(Stored data entries)
"""

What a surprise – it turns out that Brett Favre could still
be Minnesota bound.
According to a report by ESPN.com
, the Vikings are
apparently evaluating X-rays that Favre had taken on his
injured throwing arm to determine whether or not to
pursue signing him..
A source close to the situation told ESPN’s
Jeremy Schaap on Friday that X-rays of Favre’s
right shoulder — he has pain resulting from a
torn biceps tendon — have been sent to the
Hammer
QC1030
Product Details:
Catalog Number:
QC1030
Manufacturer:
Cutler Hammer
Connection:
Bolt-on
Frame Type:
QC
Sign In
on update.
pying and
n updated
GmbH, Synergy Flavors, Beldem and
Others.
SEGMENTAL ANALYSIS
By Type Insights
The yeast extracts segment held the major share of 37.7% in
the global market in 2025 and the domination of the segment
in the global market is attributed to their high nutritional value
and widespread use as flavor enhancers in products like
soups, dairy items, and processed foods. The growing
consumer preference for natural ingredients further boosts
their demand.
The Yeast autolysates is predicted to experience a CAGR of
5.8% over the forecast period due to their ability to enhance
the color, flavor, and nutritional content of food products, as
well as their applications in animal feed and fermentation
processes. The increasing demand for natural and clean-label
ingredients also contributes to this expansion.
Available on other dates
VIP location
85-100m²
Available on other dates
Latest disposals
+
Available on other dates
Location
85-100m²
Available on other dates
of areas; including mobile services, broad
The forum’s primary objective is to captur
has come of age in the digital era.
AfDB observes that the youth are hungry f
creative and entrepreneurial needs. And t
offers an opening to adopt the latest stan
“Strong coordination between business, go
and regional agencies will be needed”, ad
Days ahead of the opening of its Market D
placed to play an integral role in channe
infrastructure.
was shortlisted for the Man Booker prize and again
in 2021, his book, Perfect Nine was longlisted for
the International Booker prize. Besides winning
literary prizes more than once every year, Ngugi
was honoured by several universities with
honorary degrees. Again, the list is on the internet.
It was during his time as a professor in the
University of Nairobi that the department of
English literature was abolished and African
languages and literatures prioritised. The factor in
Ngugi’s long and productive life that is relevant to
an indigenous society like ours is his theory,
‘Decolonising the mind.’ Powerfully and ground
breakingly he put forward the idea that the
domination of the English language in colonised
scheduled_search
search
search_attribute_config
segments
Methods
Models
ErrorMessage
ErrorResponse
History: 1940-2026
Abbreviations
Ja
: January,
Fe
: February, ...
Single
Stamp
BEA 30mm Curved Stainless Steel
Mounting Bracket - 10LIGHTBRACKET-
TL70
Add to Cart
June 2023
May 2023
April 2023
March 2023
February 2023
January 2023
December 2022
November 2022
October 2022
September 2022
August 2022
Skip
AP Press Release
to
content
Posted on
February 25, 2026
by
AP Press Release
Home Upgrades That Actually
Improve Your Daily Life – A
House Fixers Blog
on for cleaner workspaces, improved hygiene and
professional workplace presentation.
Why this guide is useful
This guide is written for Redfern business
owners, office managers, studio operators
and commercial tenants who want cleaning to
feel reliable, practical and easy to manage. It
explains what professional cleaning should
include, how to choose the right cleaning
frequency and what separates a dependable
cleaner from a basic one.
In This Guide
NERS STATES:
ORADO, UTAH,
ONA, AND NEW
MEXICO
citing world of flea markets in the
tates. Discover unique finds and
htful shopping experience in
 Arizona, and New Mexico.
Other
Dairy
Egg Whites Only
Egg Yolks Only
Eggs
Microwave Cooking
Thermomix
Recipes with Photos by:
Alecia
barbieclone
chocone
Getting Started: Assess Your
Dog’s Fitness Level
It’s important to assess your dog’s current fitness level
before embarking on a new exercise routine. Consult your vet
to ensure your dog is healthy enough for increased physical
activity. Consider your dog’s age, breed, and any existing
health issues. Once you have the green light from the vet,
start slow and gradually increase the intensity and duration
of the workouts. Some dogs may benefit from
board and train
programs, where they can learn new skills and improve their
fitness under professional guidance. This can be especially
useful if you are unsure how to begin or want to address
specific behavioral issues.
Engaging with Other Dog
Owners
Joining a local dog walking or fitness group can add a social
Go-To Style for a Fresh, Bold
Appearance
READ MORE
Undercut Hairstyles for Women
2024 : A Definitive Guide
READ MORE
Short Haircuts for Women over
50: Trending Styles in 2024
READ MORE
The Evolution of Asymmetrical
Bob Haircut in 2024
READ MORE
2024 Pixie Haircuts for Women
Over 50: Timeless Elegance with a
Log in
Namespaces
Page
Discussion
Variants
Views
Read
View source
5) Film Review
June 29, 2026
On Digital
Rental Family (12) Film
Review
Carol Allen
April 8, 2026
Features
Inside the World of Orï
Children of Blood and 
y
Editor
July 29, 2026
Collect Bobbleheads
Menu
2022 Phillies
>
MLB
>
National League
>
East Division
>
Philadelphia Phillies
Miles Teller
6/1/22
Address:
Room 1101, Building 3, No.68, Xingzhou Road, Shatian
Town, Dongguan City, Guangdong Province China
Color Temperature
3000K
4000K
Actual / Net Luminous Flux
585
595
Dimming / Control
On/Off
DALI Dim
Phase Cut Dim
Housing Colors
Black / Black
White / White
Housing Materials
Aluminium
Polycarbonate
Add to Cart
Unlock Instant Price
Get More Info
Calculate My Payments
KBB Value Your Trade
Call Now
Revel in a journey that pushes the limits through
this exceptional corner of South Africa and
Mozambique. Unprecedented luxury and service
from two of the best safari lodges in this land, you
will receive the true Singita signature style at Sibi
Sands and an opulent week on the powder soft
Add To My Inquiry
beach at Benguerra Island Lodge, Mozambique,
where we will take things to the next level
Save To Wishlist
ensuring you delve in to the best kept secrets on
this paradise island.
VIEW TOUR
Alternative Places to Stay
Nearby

"""

**Work to complete**: Exact duplication is required for the lines above, from the line that contains "an indigenous society" to the line that contains "Why this guide is useful", inclusive; omit all others.

**Written solution**:
an indigenous society like ours is his theory,
‘Decolonising the mind.’ Powerfully and ground
breakingly he put forward the idea that the
domination of the English language in colonised
scheduled_search
search
search_attribute_config
segments
Methods
Models
ErrorMessage
ErrorResponse
History: 1940-2026
Abbreviations
Ja
: January,
Fe
: February, ...
Single
Stamp
BEA 30mm Curved Stainless Steel
Mounting Bracket - 10LIGHTBRACKET-
TL70
Add to Cart
June 2023
May 2023
April 2023
March 2023
February 2023
January 2023
December 2022
November 2022
October 2022
September 2022
August 2022
Skip
AP Press Release
to
content
Posted on
February 25, 2026
by
AP Press Release
Home Upgrades That Actually
Improve Your Daily Life – A
House Fixers Blog
on for cleaner workspaces, improved hygiene and
professional workplace presentation.
Why this guide is useful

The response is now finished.